Segmenting the sample by country, we observe that for all countries, both the median and the weighted average leverage ratios increased. In our sample, firms’ leverage ratios increased more in France and in Spain than in Germany and Italy. It is also worth notice that the median leverage ratio typically increased much less than the weighted averages. This finding indicates that aggregate dynamics are notably drawn by large and / or labour-intensive firms severely affected by the crisis in 1H-2020.

1.3 An increase in the default probability

We now turn to our second sub-sample, made up of 420 firms, for which credit ratings are observed from 2019 onwards.

We quantify changes in firms’ default probabilities based on observed modifications of credit ratings by the three largest credit rating agencies between the end of 2019 and of December 2020. For each credit agency, we map bins of risk scores to default probabilities using a moving average of the Credit Ratings Performance Measurement Statistics published by the rating agencies.
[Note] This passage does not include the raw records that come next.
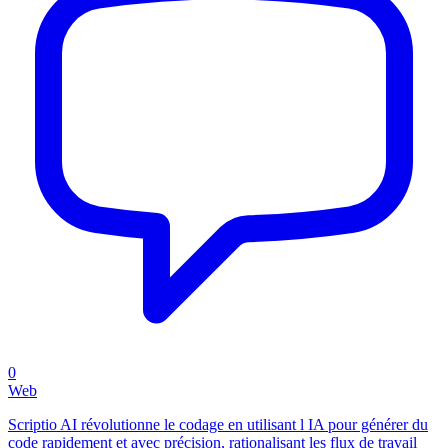
0
Web
Scriptio AI révolutionne le codage en utilisant l IA pour générer du
code rapidement et avec précision, rationalisant les flux de travail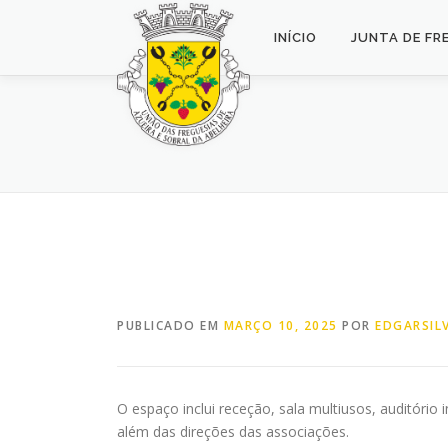
Saltar
para
INÍCIO
JUNTA DE FR
conteúdo
PUBLICADO EM
MARÇO 10, 2025
POR
EDGARSIL
O espaço inclui receção, sala multiusos, auditório 
além das direções das associações.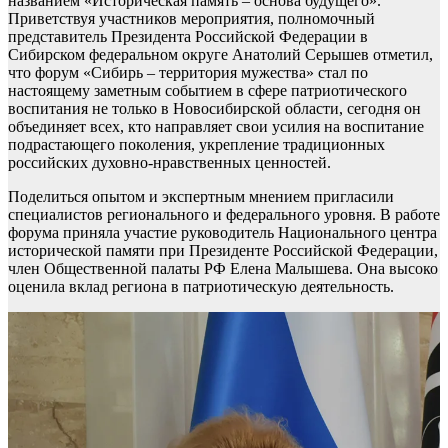
названием «Историческая память – основа будущего».
Приветствуя участников мероприятия, полномочный
представитель Президента Российской Федерации в
Сибирском федеральном округе Анатолий Серышев отметил,
что форум «Сибирь – территория мужества» стал по
настоящему заметным событием в сфере патриотического
воспитания не только в Новосибирской области, сегодня он
объединяет всех, кто направляет свои усилия на воспитание
подрастающего поколения, укрепление традиционных
российских духовно-нравственных ценностей.
Поделиться опытом и экспертным мнением пригласили
специалистов регионального и федерального уровня. В работе
форума приняла участие руководитель Национального центра
исторической памяти при Президенте Российской Федерации,
член Общественной палаты РФ Елена Малышева. Она высоко
оценила вклад региона в патриотическую деятельность.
Figures 7 and 8 show the weighted average change in default probability between December 2019 and December 2020 by sector and by country.

Figure 7: Changes in firms’ default probability over 2020 in % – by sector Figure 8: Changes in firms’ default probability over 2020 in % – by country
 width=  width=
Source: Eikon, SG Economic and Sector Studies
Note: the samples are weighted using the average number of employees of the companies over the studied period.
Source: Eikon, SG Economic and Sector Studies
Note: the samples are weighted using the average number of employees of the companies over the studied period.
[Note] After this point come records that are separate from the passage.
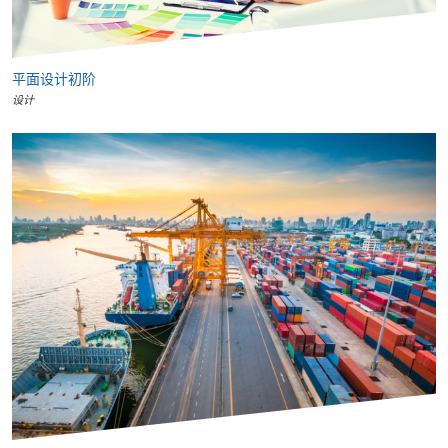
平面设计初阶
设计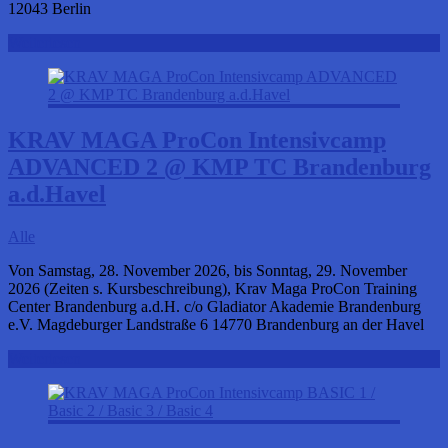
12043 Berlin
Weiterlesen
KRAV MAGA ProCon Intensivcamp
ADVANCED 2 @ KMP TC Brandenburg
a.d.Havel
Alle
Von Samstag, 28. November 2026, bis Sonntag, 29. November
2026 (Zeiten s. Kursbeschreibung), Krav Maga ProCon Training
Center Brandenburg a.d.H. c/o Gladiator Akademie Brandenburg
e.V. Magdeburger Landstraße 6 14770 Brandenburg an der Havel
Weiterlesen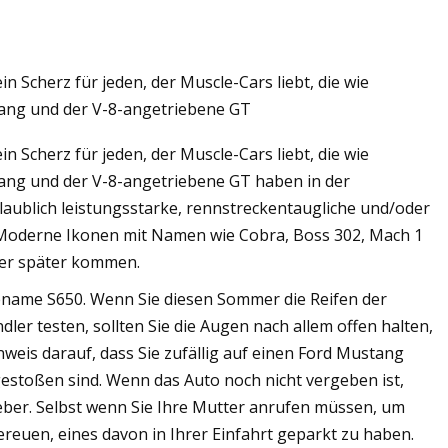
 Scherz für jeden, der Muscle-Cars liebt, die wie
tang und der V-8-angetriebene GT
 Scherz für jeden, der Muscle-Cars liebt, die wie
tang und der V-8-angetriebene GT haben in der
laublich leistungsstarke, rennstreckentaugliche und/oder
 Moderne Ikonen mit Namen wie Cobra, Boss 302, Mach 1
mer später kommen.
ename S650. Wenn Sie diesen Sommer die Reifen der
ler testen, sollten Sie die Augen nach allem offen halten,
inweis darauf, dass Sie zufällig auf einen Ford Mustang
estoßen sind. Wenn das Auto noch nicht vergeben ist,
eber. Selbst wenn Sie Ihre Mutter anrufen müssen, um
ereuen, eines davon in Ihrer Einfahrt geparkt zu haben.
At the aggregate level, the median probability of default is unchanged between the two periods (at 0.69% at 10 years). However, the weighted average increased by 26% between January 2020 and December 2020. The sectors “Transportation and Storage” and “Accommodation and food service activities” are again the two sectors for which the change is the more noticeable, respectively +154% and +116% in 2020. At the country level, Italian but also German and French firms seem more affected, while Spanish and to a lesser extent the British firms seem to have suffer less from downgrades in 2020, at least for large firms.
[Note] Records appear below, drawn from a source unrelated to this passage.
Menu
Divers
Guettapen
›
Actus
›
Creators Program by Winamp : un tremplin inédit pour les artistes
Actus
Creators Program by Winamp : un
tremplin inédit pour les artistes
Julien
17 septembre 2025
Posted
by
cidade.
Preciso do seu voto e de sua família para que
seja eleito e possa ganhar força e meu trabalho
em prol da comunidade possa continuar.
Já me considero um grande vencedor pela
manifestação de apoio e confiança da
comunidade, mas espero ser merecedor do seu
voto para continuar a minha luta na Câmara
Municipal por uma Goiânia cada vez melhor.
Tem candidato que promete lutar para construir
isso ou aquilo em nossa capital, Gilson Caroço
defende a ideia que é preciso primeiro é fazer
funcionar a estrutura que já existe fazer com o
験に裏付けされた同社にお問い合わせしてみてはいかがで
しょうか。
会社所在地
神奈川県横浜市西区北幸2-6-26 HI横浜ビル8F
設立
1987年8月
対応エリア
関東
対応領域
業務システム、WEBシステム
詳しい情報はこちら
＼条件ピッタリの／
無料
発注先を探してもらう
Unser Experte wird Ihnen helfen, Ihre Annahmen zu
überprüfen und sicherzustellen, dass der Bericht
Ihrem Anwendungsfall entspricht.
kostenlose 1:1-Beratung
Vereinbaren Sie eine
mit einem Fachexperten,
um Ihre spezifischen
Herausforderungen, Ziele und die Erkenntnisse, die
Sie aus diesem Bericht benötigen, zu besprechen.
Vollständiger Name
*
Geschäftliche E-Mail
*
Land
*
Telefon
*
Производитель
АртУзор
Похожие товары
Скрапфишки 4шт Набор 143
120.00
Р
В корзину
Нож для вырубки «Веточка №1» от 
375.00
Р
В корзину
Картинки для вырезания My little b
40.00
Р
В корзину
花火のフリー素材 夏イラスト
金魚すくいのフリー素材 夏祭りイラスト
2. Linking weaker corporate financial structure to output

2.1 Corporate financial weaknesses tend to increase financing frictions

We have highlighted that corporates have been financially weakened by the COVID-19 crisis, be it through eroded equity cushions or higher financial debt.

The channel through which this weakening is affecting the macroeconomic outlook relates to the enhanced financing frictions. Financing frictions refer to any frictions preventing the financing of a project which has a marginal return on invested capital higher than the market cost of the required funding. In other words, financing frictions are at play when projects with positive net present value fail to find funding. Various micro foundations of financing frictions have been highlighted by the economic literature. They usually relate to the adverse selection issue (Stiglitz and Weiss, 1981) (a lender cannot observe the riskiness of a borrower) and the principal–agent problem (a lender cannot control the behaviour of a borrower that has incentive to shirk his repayment responsibility), linked to moral hazard (Holmstrom and Tirole, 1997) or costly enforcement (Gertler and Bernanke, 1989).

Financing frictions can be mitigated in three different ways: (i) firm collateral, that can be seized by creditors in the event of default; (ii) equity buffers, that cushion adverse shock and increase borrowers’ skin in the game; (iii) and higher profitability, that allows larger negative income shocks. By eroding equity buffers, potentially impairing collateral values and lowering short-term growth prospects, the COVID-19 crisis is set to impair these mitigating factors and, all else being equal, significantly increase financing frictions going forward. Notice that the changes in the credit ratings used in the empirical analysis below aim to capture these various elements in one synthetic metrics.

The post Great Financial Crisis environment was marked by high financial frictions reflecting weakened financial institutions. It led to tighter credit standards causing a certain degree of forced deleveraging of the private non-financial sector. The post COVID-19 crisis environment will probably also be characterized by more constrained borrowing capacities of firms, but the primary channel this time is weaker NFC balance-sheet.


2.2 The macroeconomics of financing frictions

Understanding the macroeconomic consequences of the NFC financial weaknesses inherited from the crisis is crucial to quantify the scarring effect of the unfolding events.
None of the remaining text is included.